Saved data entries
━━━

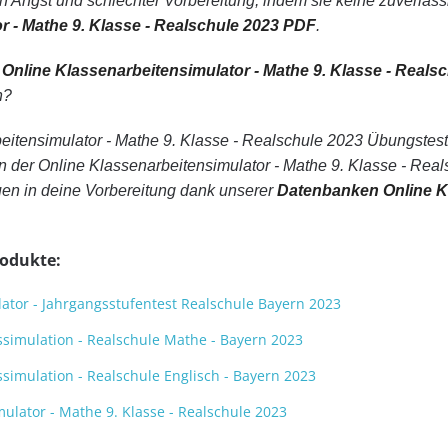
n Angst und schlechter Vorbereitung, indem sie keine zuverlä
r - Mathe 9. Klasse - Realschule 2023 PDF
.
n
Online Klassenarbeitensimulator - Mathe 9. Klasse - Reals
n?
eitensimulator - Mathe 9. Klasse - Realschule 2023 Übungstes
der Online Klassenarbeitensimulator - Mathe 9. Klasse - Real
uen in deine Vorbereitung dank unserer
Datenbanken Online Kl
rodukte:
ator - Jahrgangsstufentest Realschule Bayern 2023
simulation - Realschule Mathe - Bayern 2023
imulation - Realschule Englisch - Bayern 2023
ulator - Mathe 9. Klasse - Realschule 2023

━━━

Problem to work on
Above are the records; copy every line in them that holds the word "Mathe".

Solution below
r - Mathe 9. Klasse - Realschule 2023 PDF
Online Klassenarbeitensimulator - Mathe 9. Klasse - Reals
eitensimulator - Mathe 9. Klasse - Realschule 2023 Übungstes
der Online Klassenarbeitensimulator - Mathe 9. Klasse - Real
simulation - Realschule Mathe - Bayern 2023
ulator - Mathe 9. Klasse - Realschule 2023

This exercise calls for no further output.